Webcast There was a time when open source was still – no matter how many decades it had driven software projects – regarded as the playground of hippies and utopians. Bold and brave, yet thrown together, inconsistent and unsecured when compared to more established products.

But as incumbent vendors saw sense and bolted open source offerings onto their product load-outs, or even acquired celebrated open source gathering spots outright, open source suddenly became cool. Normal, even.

For relational databases, and the systems that managed them, this was a smile and nod moment. As early pioneers of open source, there are feature-packed, hugely portable and keenly developed options available for anyone wishing to leave behind a big old vendor, enormous annual fees, and cunningly-constructed vendor lock-in.

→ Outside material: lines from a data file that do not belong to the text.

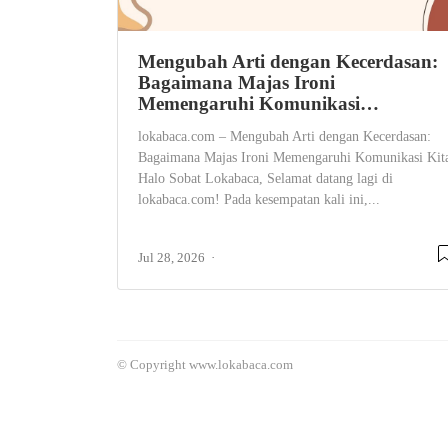
Mengubah Arti dengan Kecerdasan:
Bagaimana Majas Ironi
Memengaruhi Komunikasi…
lokabaca.com – Mengubah Arti dengan Kecerdasan:
Bagaimana Majas Ironi Memengaruhi Komunikasi Kit
Halo Sobat Lokabaca, Selamat datang lagi di
lokabaca.com! Pada kesempatan kali ini,...
Jul 28, 2026
© Copyright www.lokabaca.com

All of this can belong to anyone – and it’s available right now. There’s just one catch: Some of those general perceptions around open source remain. While it’s increasingly accepted that “throwing together” code from disparate sources is fine, and sometimes even good, in order to innovate with agility, making an open-source RDBMS fully secure can still be a sticking point. From those developing the project to senior leadership and board directors, everybody’s going to have one eye on a possible security disaster.

This is what we’ll be thinking about in an upcoming webcast. Taking the venerable PostgreSQL as our open-source RDBMS of choice, we’ll be thinking about best practice to successfully manage risk when opening up your relational databases to a more agile future.

Successfully locking it down requires a number of approaches, ranging from doing the technical legwork all the way to stimulating your organisation’s culture to help the process along.

On 11th November 2020 at 3pm GMT, The Register’s Tim Philips will be joined by Marc Linster from PostgreSQL experts EnterpriseDB to pass on the wisdom Marc’s acquired in working with organisations large and small to successfully deliver open-source RDBMS.

Tim and Marc will look closely into how DBAs and dev teams can better collaborate to make the dream happen, how standardisation and automation of functions can improve secure processes, how a good balance of migration and new deployments can help the cause, and how a spot of evangelising the project across the organisation can’t hurt, either.